Isto por ser difícil a detecção dos crimes de corrupção, tal como dizia o ex-secretário geral da ONU, à época da implementação da Convenção das Nações Unidas contra a Corrupção: “(...) Com efeito, a corrupção tem três características que a diferenciam dos demais ilícitos e dificultam a utilização de técnicas convencionais de repressão. Em primeiro lugar, a corrupção é invisível e secreta: trata-se de um acordo entre o corrupto e o corruptor, cuja ocorrência, em regra, não chega ao conhecimento de terceiros. Além disso, a corrupção não costuma deixar rastros: o crime pode ser praticado mediante inúmeras condutas cuja identificação é dificílima, e, ainda que provada uma transacção financeira, é ainda necessário demonstrar que o pagamento tinha realmente por objectivo um suborno. Por fim, a corrupção é um crime sem vítima individualmente determinada – a vítima é a sociedade -, o que dificulta a sua comunicação às autoridades, há que não há um lesado directo que se sinta obrigado a tanto.” A sociedade angolana está enferma, o combate à corrupção é necessário, mas a boçalidade, a selectividade, a partidocracia, no seu combate, não traz os ganhos desejados pela sociedade, dada a sua complexidade, enquanto questão política, para à consolidação da democracia em Angola.

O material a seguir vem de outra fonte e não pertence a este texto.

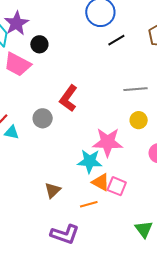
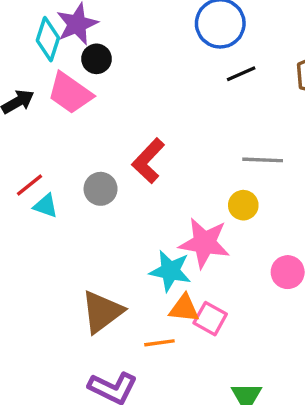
black circle: (39, 44) -> (97, 59), moved
yellow circle: (139, 120) -> (243, 205), moved
orange triangle: (101, 182) -> (184, 308), turned -30
brown triangle: (53, 190) -> (102, 312), size x1.6

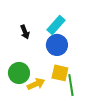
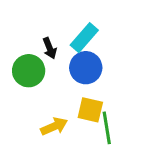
black arrow: (25, 32) -> (50, 48), moved
green circle: (19, 73) -> (29, 71), moved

Ninguém pode descurar a multifacidade deste fenómeno, poder criar órgãos altamente enrodilhados e complexos, com danos no tecido social de difícil detecção e reparação, impondo-se formas mais inteligentes de a estancar, dada as suas ligações internas, aos órgãos judiciais, estatais, legislativos, as instituições regionais e internacionais, que podem, num toque de mágica, face aos inúmeros conhecimentos dos envolvidos, condicionar apoios financeiros e outros ao país. Por esta razão defendo que a selectividade das condenações, num sistema judicial viciado, causa, na maioria das vezes, por corrupção de juízes e procuradores, mais ou iguais prejuízos, que os causados pelos corruptos. Finalmente, não me sinto regozijado, havendo 10 corruptos na cadeia, se em consequência disso, haver mais de 400 mil desempregados, segundo estatísticas das centrais sindicais: UNTA e CGSILA, 1.250 empresas encerradas, alta inflação, taxa de câmbio flutuante e ausência de dinheiro no circuito bancário comercial.

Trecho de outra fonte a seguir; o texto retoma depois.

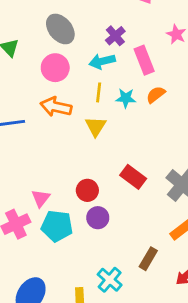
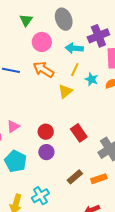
purple cross: (115, 36) -> (98, 36), size x1.5
cyan arrow: (102, 61) -> (74, 48), moved
pink circle: (55, 68) -> (42, 42), moved
cyan pentagon: (57, 226) -> (16, 161), moved
brown rectangle: (148, 259) -> (75, 177), moved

Pensemos Angola, em primeiro lugar, em segundo lugar, no que deve ser mudado, tendo em conta os nossos costumes e tradições e não com a obsessão das medidas e ajuda do Fundo Monetário Internacional, que se fossem boas, existiam, no mundo, pelo menos 20 países, sendo cinco de África, como exemplos de economia regulada, direitos sociais e previdenciários robustos e democracia plena.